I was spending some time with a good college friend of mine. We were screwing around, debating where to head that night after one of those unexpected, nearly unwelcome humid spring afternoons. I picked up a copy of a large book from the apartment table. World War II for Kids. My friend, an elementary-schoolteacher-in-training, had picked up the book for an assignment that dealt with how to teach the war to young students.
I playfully launched in to a mock exam, using the small images of each of the war’s principals from the front cover. “Okay, who’s this?” I demanded, pointing to the visage of Winston Churchill.
From my friend, silence. And a blank stare. ”Uh, alright,” I hesitated unevenly, “how about him?” I pointed to Stalin.
“Oh, Franklin Roosevelt, I think,” offered my friend earnestly.
Mental panic was setting in. “And this?” I pointed to Hirohito.
“ . . . Gandhi?”
Our impromptu exam ended with howls of laughter from my chair, and a red face in the other.
You don’t need to be a history fanatic to recognize most of those men. And if you’re, say, an elementary-ed student expected to teach the subject, it’s helpful to know the subject, right? And preferably before you pick up a book on it . . . “for kids.”

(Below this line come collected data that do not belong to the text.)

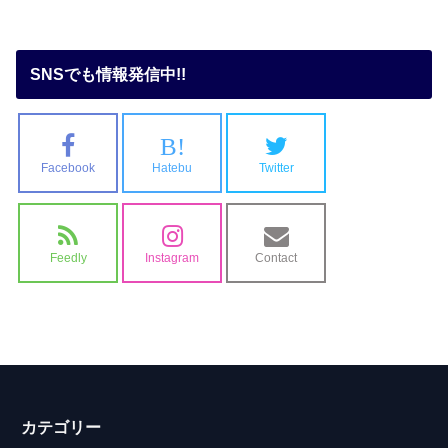
SNSでも情報発信中!!
B!
Facebook
Hatebu
Twitter
Feedly
Instagram
Contact
カテゴリー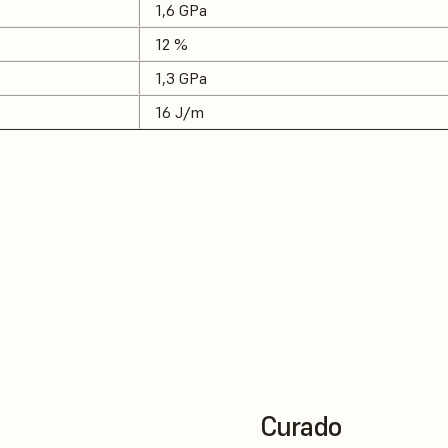
1,6 GPa
12 %
1,3 GPa
16 J/m
Curado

But here’s the thing: my friend is smart. An “A” student, attending a respected university.
For all the talk about lesson planning, creative learning, compassionate engagement, etc., from the education reform crowd, how often is it asked: Do our teachers know their subjects?
If not, it’ll show. The students will immediately recognize it. No amount of lesson planning can succeed in engaging students on a subject when they notice that not even their teacher was curious enough to learn about it.
Lesson planning and presentation are a core focus of the elementary-ed instruction my college friend receives, all while the specific names — and here, literally, the faces — of the subject are neglected.
Rarely has the vituperative slur ”style over substance” been made so real.